A poco più di un anno dalla sua istituzione, il numero dei beneficiari dell’Assegno Unico e Universale attualmente si avvicina ai 10 milioni, con una presenza predominante di genitori lavoratori dipendenti, mentre una percentuale più bassa è rappresentata da genitori autonomi o famiglie senza genitori lavoratori. Il tasso di adesione alla misura si attesta intorno al 90% e varia in base all’età dei beneficiari, raggiungendo il 95% per i figli più piccoli e si nota un divario territoriale significativo, con un’adesione più alta nelle province del Sud (circa 92%) rispetto a quelle del Centro e del Nord (circa 86%).
Per quanto riguarda il reddito di cittadinanza, il numero di percettori ha raggiunto il suo valore massimo nel primo semestre del 2021, con circa 1,6 milioni di nuclei familiari beneficiari e circa 3,5 milioni di individui coinvolti. Successivamente, si è verificata una prima flessione nella seconda metà del 2021, seguita da un trend decrescente che ha portato, nei primi quattro mesi del 2023, a circa 1,2 milioni di nuclei percettori. Secondo l’Inps, l’invecchiamento della popolazione – un fenomeno ”sostanzialmente comune” a tutti i Paesi europei – porta ”criticità importanti”, da cui ”emerge la necessità di rafforzare prassi e politiche che puntino al consolidamento del mercato del lavoro e alla riduzione, per quanto possibile, delle discontinuità occupazionali”.

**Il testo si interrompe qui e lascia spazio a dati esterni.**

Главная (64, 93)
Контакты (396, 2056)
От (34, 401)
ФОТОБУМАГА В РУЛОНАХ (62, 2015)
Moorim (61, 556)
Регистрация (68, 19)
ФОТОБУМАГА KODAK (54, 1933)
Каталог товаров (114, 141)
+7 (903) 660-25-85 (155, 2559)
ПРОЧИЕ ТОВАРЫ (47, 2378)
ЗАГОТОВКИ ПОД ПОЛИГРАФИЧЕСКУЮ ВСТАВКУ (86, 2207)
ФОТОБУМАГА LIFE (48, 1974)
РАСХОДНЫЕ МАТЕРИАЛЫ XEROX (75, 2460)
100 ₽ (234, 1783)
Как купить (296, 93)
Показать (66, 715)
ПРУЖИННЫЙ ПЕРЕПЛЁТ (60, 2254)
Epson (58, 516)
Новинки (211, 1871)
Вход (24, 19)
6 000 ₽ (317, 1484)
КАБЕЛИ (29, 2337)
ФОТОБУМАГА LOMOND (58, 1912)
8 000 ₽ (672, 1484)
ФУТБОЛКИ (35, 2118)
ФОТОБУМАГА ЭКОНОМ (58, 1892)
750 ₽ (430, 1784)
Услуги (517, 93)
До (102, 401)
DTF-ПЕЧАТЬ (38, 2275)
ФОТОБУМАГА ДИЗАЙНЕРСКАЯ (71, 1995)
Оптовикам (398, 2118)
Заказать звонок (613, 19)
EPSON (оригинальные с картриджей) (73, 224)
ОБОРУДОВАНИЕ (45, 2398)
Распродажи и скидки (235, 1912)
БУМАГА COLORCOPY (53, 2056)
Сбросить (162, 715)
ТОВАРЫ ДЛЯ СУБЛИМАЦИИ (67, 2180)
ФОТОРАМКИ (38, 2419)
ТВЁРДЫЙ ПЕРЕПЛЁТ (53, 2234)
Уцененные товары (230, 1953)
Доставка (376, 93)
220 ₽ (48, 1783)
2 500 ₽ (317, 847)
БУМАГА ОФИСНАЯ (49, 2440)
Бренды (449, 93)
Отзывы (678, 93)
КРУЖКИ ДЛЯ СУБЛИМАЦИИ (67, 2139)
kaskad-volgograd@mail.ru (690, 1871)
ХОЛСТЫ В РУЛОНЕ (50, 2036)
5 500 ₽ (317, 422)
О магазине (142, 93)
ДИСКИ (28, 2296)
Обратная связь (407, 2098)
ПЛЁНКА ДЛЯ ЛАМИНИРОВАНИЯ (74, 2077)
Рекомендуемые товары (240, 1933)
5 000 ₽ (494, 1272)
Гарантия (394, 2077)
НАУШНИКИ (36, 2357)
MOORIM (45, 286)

I lavoratori poveri (quelli che hanno retribuzioni inferiori al 60% della mediana) tra i dipendenti privati a ottobre 2022 erano 871.800, pari al 6,3% della platea di riferimento. Ma questo è dovuto probabilmente a una bassa intensità di lavoro più che a una retribuzione bassa. Secondo l’Inps, sotto il profilo numerico si tratta di una ”componente marginale” dell’insieme del lavoro dipendente. Il fenomeno delle dimissioni volontarie risulta in forte crescita, ma ”non è corretto parlare di Great Resignation perché i tassi di rioccupazione nel breve periodo sono aumentati rispetto a quelli registrati negli anni precedenti la crisi pandemica”.
Il taglio del cuneo contributivo porterà a 98 euro in più in busta paga. Nel periodo post-pandemia non c’è stata alcuna significativa ondata di licenziamenti.
Intanto l’Istat fa sapere che nel secondo trimestre dell’anno prosegue la crescita su base annua del numero di occupati (+395 mila, +1,7% rispetto al secondo trimestre 2022). Cresce il numero dei dipendenti a tempo indeterminato e degli indipendenti, cala quello dei dipendenti a termine. Il numero degli occupati nel secondo trimestre dell’anno si attesta a 23 milioni 510 mila, il livello più alto dal 2004, inizio delle relative serie storiche. Il tasso di disoccupazione scende al 7,6%: diminuiscono sia i disoccupati sia gli inattivi. Il tasso di occupazione delle donne sale a 52,6%, mostrando una crescita ininterrotta dal secondo trimestre 2021. Tuttavia, il livello di occupazione femminile in Italia è inferiore a quello di tutti gli altri paesi Ue.